# Tatang



## SFC JeffJ (Oct 14, 2006)

This is my new "It Must Be Mine!!!!" knife.
http://www.uscav.com/Productinfo.aspx?ProductID=10584&TabID=1&CatID=5230


Sorta a "mini-barong" with a sub hilt and a back edge.

Good price too!


----------



## Rich Parsons (Oct 14, 2006)

I would like to hold one, to see if it fits, but it looks nice.


----------



## Lisa (Oct 14, 2006)

That is a nice knife but Jeff, you have an addiction my friend and I think you need a 12 step program.


----------



## SFC JeffJ (Oct 14, 2006)

Lisa said:


> That is a nice knife but Jeff, you have an addiction my friend and I think you need a 12 step program.


Of all the posts for my wife to be looking over my shoulder while reading...jeesh.


----------



## Lisa (Oct 14, 2006)

JeffJ said:


> Of all the posts for my wife to be looking over my shoulder while reading...jeesh.

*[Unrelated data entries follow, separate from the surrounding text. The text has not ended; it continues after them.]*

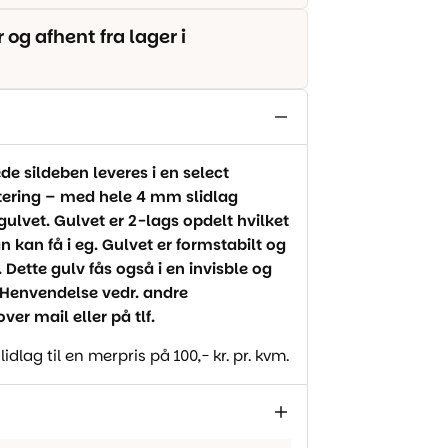
g afhent fra lager i
e sildeben leveres i en select
rtering – med hele 4 mm slidlag
 gulvet. Gulvet er 2-lags opdelt hvilket
kan få i eg. Gulvet er formstabilt og
Dette gulv fås også i en invisble og
r. Henvendelse vedr. andre
er mail eller på tlf.
lag til en merpris på 100,- kr. pr. kvm.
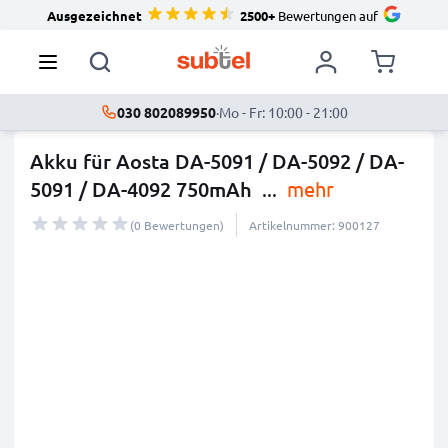
Ausgezeichnet
2500+
Bewertungen auf
030 802089950
·
Mo - Fr: 10:00 - 21:00
Akku für Aosta DA-5091 / DA-5092 / DA-
5091 / DA-4092 750mAh
...
mehr
(0 Bewertungen)
Artikelnummer: 900127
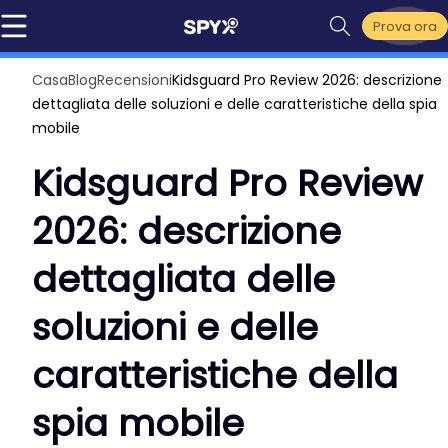
Prova ora
Casa
Blog
Recensioni
Kidsguard Pro Review 2026: descrizione
dettagliata delle soluzioni e delle caratteristiche della spia
mobile
Kidsguard Pro Review
2026: descrizione
dettagliata delle
soluzioni e delle
caratteristiche della
spia mobile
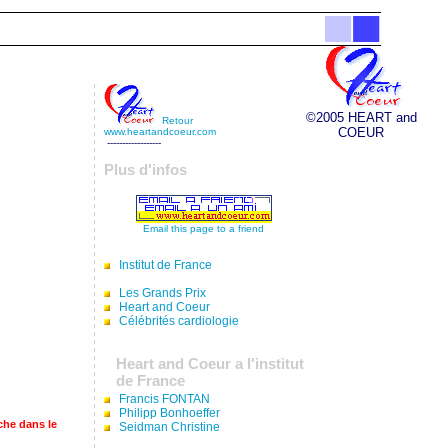
©2005 HEART and
Retour
COEUR
www.heartandcoeur.com
------------------
Plus d'infos
Email this page to a friend
Institut de France
Les Grands Prix
Heart and Coeur
Célébrités cardiologie
Heart and Coeur a l'institut
de France
Francis FONTAN
Philipp Bonhoeffer
che dans le
Seidman Christine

that's cause she agrees with me


----------



## SFC JeffJ (Oct 14, 2006)

Lisa said:


> that's cause she agrees with me


That's it, you two are NEVER meeting!  One woman trying to help me is enough!!


----------



## Brian R. VanCise (Oct 15, 2006)

It is a good addiction Jeff!


----------



## SFC JeffJ (Oct 15, 2006)

Ya know, it wasn't till about a week or so ago I realized I collected knives.  I tend just to buy functional ones, and when I get a new one, it's usually because I like some aspect of its functionality a bit better.  But after seeing all my various knives together in one place while doing a bit of reorganization, it hit me.

Jeff


----------